Rubio and his well-funded SuperPACs are absolutely flooding New Hampshire with negative ads about Cruz and Christie. It's getting really ugly and it's adding to a feeling among Republicans that their party just sucks. The Republican Party brand is already in tatters and getting worse every time people view these really ugly, mean-spirited ads. As for Cruz's own personal political brand, I can't imagine the onslaught of Rubio attacks-- attacking both his policies and, more important, his character, are doing anything to help him in the Granite State. No wonder the only candidate in either party with a positive favorability rating is Bernie Sanders!
Meanwhile that Palin endorsement of Trumpf in Iowa was a hot mess. She was awful and it was an unconvincing spectacle. It's still bad news for Cruz, who could actually lose to Trumpf in Iowa now. It's hard to imagine anyone caring what someone like Palin would say about the race but... hey, it's Iowa Republicans we're talking about-- and I bet a lot of them are mad that Cruz demeaned Terry Brandstad yesterday. I guess an expected endorsement from Hate Talk Radio nut Mark Levin will help, if that really comes. Meanwhile, this has been a bad week for Cruz-- and it's only Wednesday!

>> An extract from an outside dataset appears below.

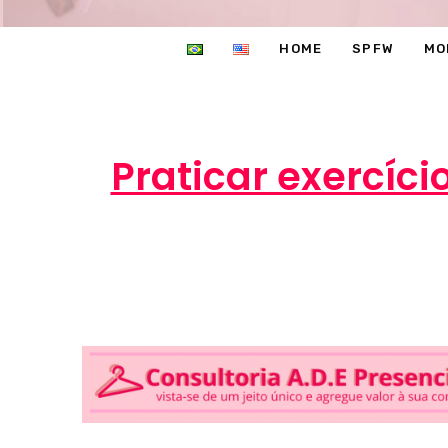
HOME
SPFW
MO
Praticar exercíci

UPDATE: Bob Dole Says Cruz Is Even Worse Than Herr Trumpf
Republican voters don't seem to care about any of this but Bob Dole, the party's 1996 presidential nominee, told a reporter today that he dislikes Ted Cruz and that the GOP would suffer “cataclysmic” and “wholesale losses” if Mr. Cruz was the nominee, and that Donald J. Trump would fare better.
“I question his allegiance to the party,” Mr. Dole said of Mr. Cruz. “I don’t know how often you’ve heard him say the word ‘Republican’-- not very often.” Instead, Mr. Cruz uses the word “conservative,” Mr. Dole said, before offering up a different word for Mr. Cruz: “extremist.”
“I don’t know how he’s going to deal with Congress,” he said. “Nobody likes him.”
But Mr. Dole said he thought Mr. Trump could “probably work with Congress, because he’s, you know, he’s got the right personality and he’s kind of a deal-maker.” [Cruz agrees with that and is claiming Trump and slimy characters like Schumer will start making deals right away.]
The remarks by Mr. Dole reflect wider unease with Mr. Cruz among members of the Republican establishment, but few leading members of the party have been as candid and cutting.
“If he’s the nominee, we’re going to have wholesale losses in Congress and state offices and governors and legislatures,” said Mr. Dole, who served in the House and Senate for 35 years and won the Iowa caucuses twice. He described Mr. Cruz as having falsely “convinced the Iowa voters that he’s kind of a mainstream conservative.”